Stars’ new album, The Five Ghosts, begins with Torquil Campbell asking bandmate Amy Millan to tell him a ghost story. “Tell me everything that happened, tell me everything you saw,” Campbell sings on the opening of “Dead Hearts” before Millan joins in to give her hushed account of an other-worldly encounter.
Talking to Millan over the phone, she has another ghost story to tell, one that involves Stars' keyboardist Chris Seligman.
Ghosts, spooks, vampires and – depending on how you interpret it – a few mere mortals roaming the earth with “dead hearts” – haunt the dream pop of The Five Ghosts. And it was inspired by a fright Seligman experienced while he was being put up in a Vancouver bed and breakfast during the making of the album, Millan says. The keyboard player was kept awake by feelings of a mysterious presence, Millan explains. “He only spent two nights there and we had to relocate him to a hotel because he just kept dreaming that he was awake and the ghost was trying to enter his body and kill him, so that’s where the haunting began.”
The haunting theme of the The Five Ghosts, that is. Once Seligman had checked out of the B&B, the band wrote what became the first song to make the album, “He Dreams He’s Awake” – a mournful piece featuring a speaker who longs for sunlight, who sings over a blend of atmospheric, Vangelis-style synths and baleful trombone. “The ghosts came from the fact that the first song on the album that we wrote was ‘He Dreams He is Awake,’” Millan says of the album’s recurring supernatural motifs. “I think we’re all into the spook. We used to all go to Torquil Campbell’s summer house in North Hatley [Quebec], which is like a couple hundred years old, and he used to read ghost stories. … We like the spook, we like spooky things.”

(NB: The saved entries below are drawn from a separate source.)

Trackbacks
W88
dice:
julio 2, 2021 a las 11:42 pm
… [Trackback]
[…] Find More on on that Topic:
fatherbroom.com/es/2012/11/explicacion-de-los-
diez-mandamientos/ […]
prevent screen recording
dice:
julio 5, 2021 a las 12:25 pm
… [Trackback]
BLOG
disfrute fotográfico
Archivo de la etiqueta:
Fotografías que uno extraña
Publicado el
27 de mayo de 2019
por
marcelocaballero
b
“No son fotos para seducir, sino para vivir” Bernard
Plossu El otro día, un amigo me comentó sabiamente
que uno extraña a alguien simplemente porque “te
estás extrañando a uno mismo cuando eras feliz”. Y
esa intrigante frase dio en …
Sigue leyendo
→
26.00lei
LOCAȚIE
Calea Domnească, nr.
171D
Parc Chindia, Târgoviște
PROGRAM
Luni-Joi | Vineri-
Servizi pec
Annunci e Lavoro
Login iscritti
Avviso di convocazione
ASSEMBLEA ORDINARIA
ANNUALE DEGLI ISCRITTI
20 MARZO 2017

Not that everyone in the band is necessarily a believer. “I think for everybody – that’s why it’s called The Five Ghosts, because all five of us have a different opinion, and feeling about that,” she says, referring to bandmates Campbell, Seligman, Evan Cranley and Pat McGee. “I feel it’s about real ghosts. It’s about trying to understand if there are ghosts, if they are alone. And hopefully they’re not. Hopefully it’s not lonely being a ghost.”

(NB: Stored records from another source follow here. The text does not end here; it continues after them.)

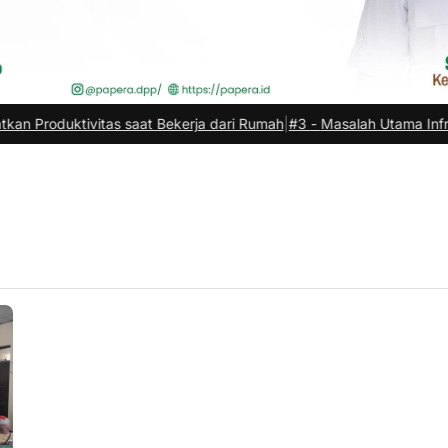
tivitas saat Bekerja dari Rumah
|
#3 -
Masalah Utama Infrastruktur P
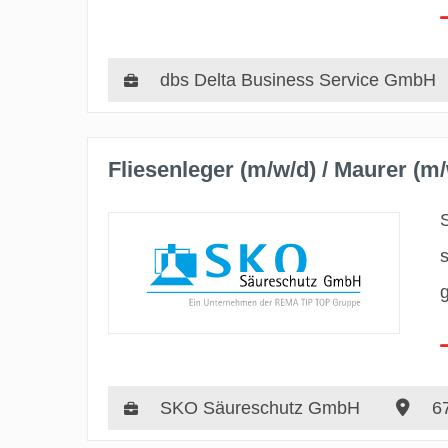
dbs Delta Business Service GmbH
Fliesenleger (m/w/d) / Maurer (m/
SKO Säureschutz GmbH
67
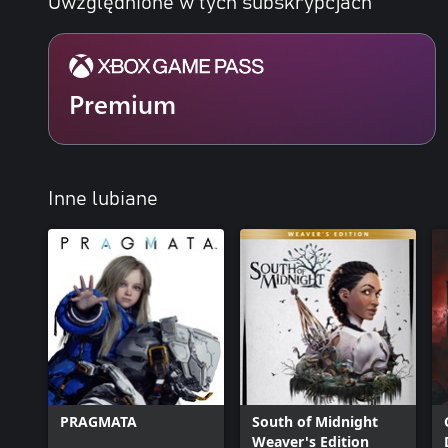
Uwzględnione w tych subskrypcjach
Premium
Inne lubiane
PRAGMATA
South of Midnight
Weaver's Edition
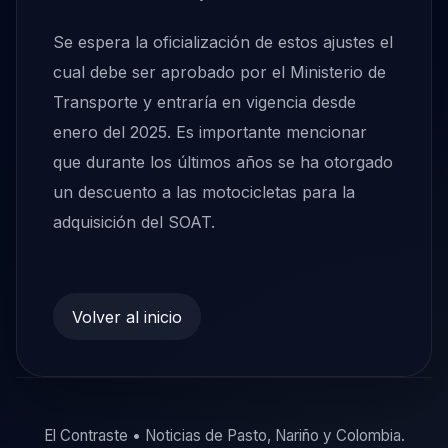
Se espera la oficialización de estos ajustes el
cual debe ser aprobado por el Ministerio de
Transporte y entraría en vigencia desde
enero del 2025. Es importante mencionar
que durante los últimos años se ha otorgado
un descuento a las motocicletas para la
adquisición del SOAT.
Volver al inicio
El Contraste • Noticias de Pasto, Nariño y Colombia.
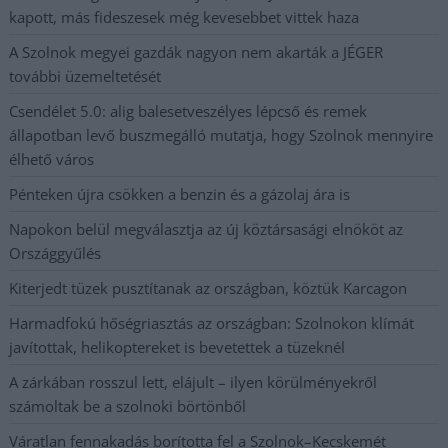
kapott, más fideszesek még kevesebbet vittek haza
A Szolnok megyei gazdák nagyon nem akarták a JÉGER
további üzemeltetését
Csendélet 5.0: alig balesetveszélyes lépcső és remek
állapotban levő buszmegálló mutatja, hogy Szolnok mennyire
élhető város
Pénteken újra csökken a benzin és a gázolaj ára is
Napokon belül megválasztja az új köztársasági elnököt az
Országgyűlés
Kiterjedt tüzek pusztítanak az országban, köztük Karcagon
Harmadfokú hőségriasztás az országban: Szolnokon klímát
javítottak, helikoptereket is bevetettek a tüzeknél
A zárkában rosszul lett, elájult – ilyen körülményekről
számoltak be a szolnoki börtönből
Váratlan fennakadás borította fel a Szolnok–Kecskemét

To make the album, Stars uprooted themselves from their spiritual (and, for four fifths of them, physical) home in Montreal to record on bandmate Torquil Campbell’s Vancouver turf. Recording began in late summer, Millan recalls, and took the band into February. And apart from the change in scenery, the album marked another new development: the first time Stars ceded credit as co-producers. Re-united with Tom McFall, the producer of their Juno-nominated 2004 album Set Yourself on Fire, Millan says the band decided to give him “all the reins.”
“We just said, ‘Thomas McFall, you have an album to produce, and if it sucks, it’s all your fault, and if it’s amazing, you get all the credit.’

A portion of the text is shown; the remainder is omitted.